Our group has recently developed this model into a user-friendly software tool named Human Neocortical Neurosolver (HNN). HNN allows for the development and testing of specific hypotheses regarding the neural origins of EEG/MEG signals using a graphical user interface (GUI; Neymotin et al., 2018). A detailed description, tutorials, and open-source freely available distribution of this tool can be found at http://hnn.brown.edu.
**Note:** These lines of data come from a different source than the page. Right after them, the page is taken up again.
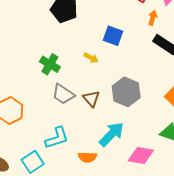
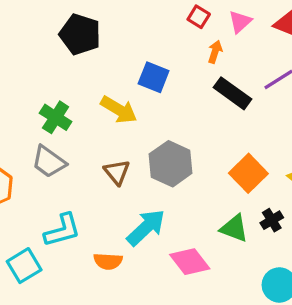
yellow arrow: (91, 58) -> (119, 110), size x1.6
gray trapezoid: (63, 94) -> (49, 162), moved
pink diamond: (141, 155) -> (190, 262), turned 40

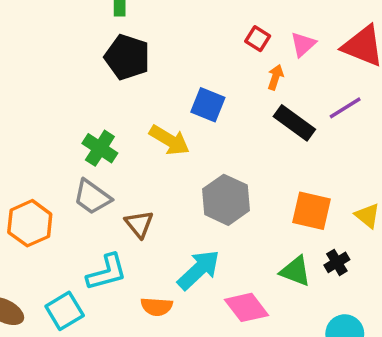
brown triangle: (117, 172) -> (139, 224), moved
orange square: (248, 173) -> (311, 211), turned -33

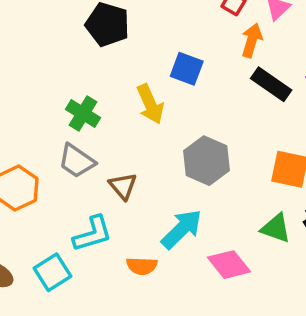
orange arrow: (275, 77) -> (252, 40), size x1.4
yellow arrow: (169, 140) -> (150, 104), turned 36

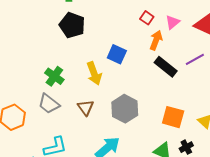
brown triangle: (123, 186) -> (86, 108), moved

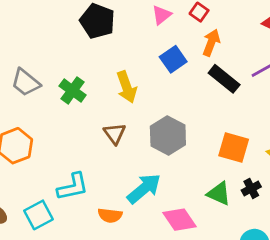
pink triangle: (172, 22) -> (162, 15), moved
blue square: (117, 54) -> (173, 59), moved, turned 30
gray trapezoid: (49, 104) -> (26, 82), moved

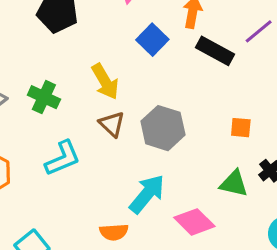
brown triangle: (115, 134) -> (112, 124), moved
orange square: (234, 147) -> (241, 128), size x0.6
cyan L-shape: (73, 187) -> (63, 158), moved

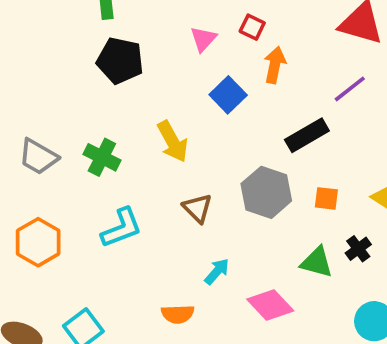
black rectangle: (215, 51) -> (307, 135), moved, turned -60
brown triangle: (112, 124) -> (197, 208), moved
gray hexagon: (163, 128) -> (266, 192), moved
cyan arrow: (147, 194) -> (217, 271), size x0.6

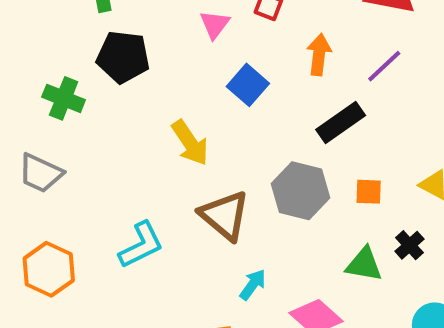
orange arrow: (275, 65) -> (319, 55), moved
green cross: (102, 157) -> (64, 98), moved
brown triangle: (197, 208) -> (225, 215), size x1.5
For the purposes of the analysis presented here, we utilized the model parameters associated with the ‘ERP tutorial’ on the HNN website¹ (see Supplementary Materials). This tutorial provides a parameter set that simulates a SI-localized MEG evoked response potential (ERP) elicited by threshold-level taps to the finger, analogous to the tactile stimulation paradigm used in the current study. The ERP is simulated using a layer-specific sequence of exogenous excitatory synaptic drive to the local SI circuitry (as described in Jones et al., 2007, 2009). This sequence of drive reproduces early tactile evoked response peaks up to 165 ms post-stimulus (see Supplementary Figure S1). We specifically modified the model parameters representing synaptic gain, which can be accessed through the HNN GUI. This allows for adjustment of excitatory and inhibitory synaptic conductance within the model network by multiplying the targeted synaptic conductance weights (inhibitory:GABAA/GABAB or excitatory: AMPA/NMDA, respectively) by a specified amount. To test the specific hypothesis that tACS can affect synaptic plasticity, we increased total synaptic gain (i.e., both inhibitory and excitatory synaptic conductance weights), as well as inhibitory and excitatory synaptic gain parameters alone, by a factor of 2. Simulated evoked responses under various gain changes were compared with recorded EEG data to interpret potential effects of tACS on the EEG evoked response.

All simulations in this study can be reproduced by downloading the HNN software, running the ERP tutorial, and changing the synaptic gain parameters, as described. Parameter files used in the current analysis are included in the Supplementary Materials).